Spectral Greedy Coresets for Graph Neural Networks
Mucong Ding, Yinhan He, Jundong Li, Furong Huang
TL;DR
This paper tackles training efficiency for Graph Neural Networks on large-scale graphs by introducing Spectral Greedy Graph Coresets (SGGC), which select ego-graphs around center nodes in the graph spectral domain to approximate full-graph training loss. SGGC uses a two-stage greedy framework: a coarse spreading step via GIGA to approximate the spectral embedding and a refinement step via submodular maximization (CRAIG) to diversify topology; diffusion ego-graphs and PCA compression enable scalable coreset construction without pre-training. The authors provide a theoretical bound on the node-classification loss under a bounded-spectral-variance assumption and demonstrate strong empirical performance on ten datasets, including very large graphs, often outperforming model-based coresets and graph condensation while running faster and generalizing across GNN architectures. This work enables scalable, architecture-agnostic data condensation for GNNs, reducing training time and memory with minimal loss in accuracy, though it assumes smooth spectral embeddings and has $O(c n_t n)$ time complexity in the coreset construction.
Abstract
The ubiquity of large-scale graphs in node-classification tasks significantly hinders the real-world applications of Graph Neural Networks (GNNs). Node sampling, graph coarsening, and dataset condensation are effective strategies for enhancing data efficiency. However, owing to the interdependence of graph nodes, coreset selection, which selects subsets of the data examples, has not been successfully applied to speed up GNN training on large graphs, warranting special treatment. This paper studies graph coresets for GNNs and avoids the interdependence issue by selecting ego-graphs (i.e., neighborhood subgraphs around a node) based on their spectral embeddings.

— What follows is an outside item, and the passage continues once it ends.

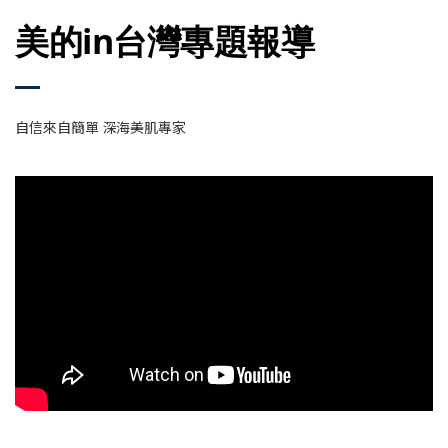
美的in台灣專題報導
自信來自簡單 深海美肌專家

We decompose the coreset selection problem for GNNs into two phases: a coarse selection of widely spread ego graphs and a refined selection to diversify their topologies. We design a greedy algorithm that approximately optimizes both objectives. Our spectral greedy graph coreset (SGGC) scales to graphs with millions of nodes, obviates the need for model pre-training, and applies to low-homophily graphs. Extensive experiments on ten datasets demonstrate that SGGC outperforms other coreset methods by a wide margin, generalizes well across GNN architectures, and is much faster than graph condensation.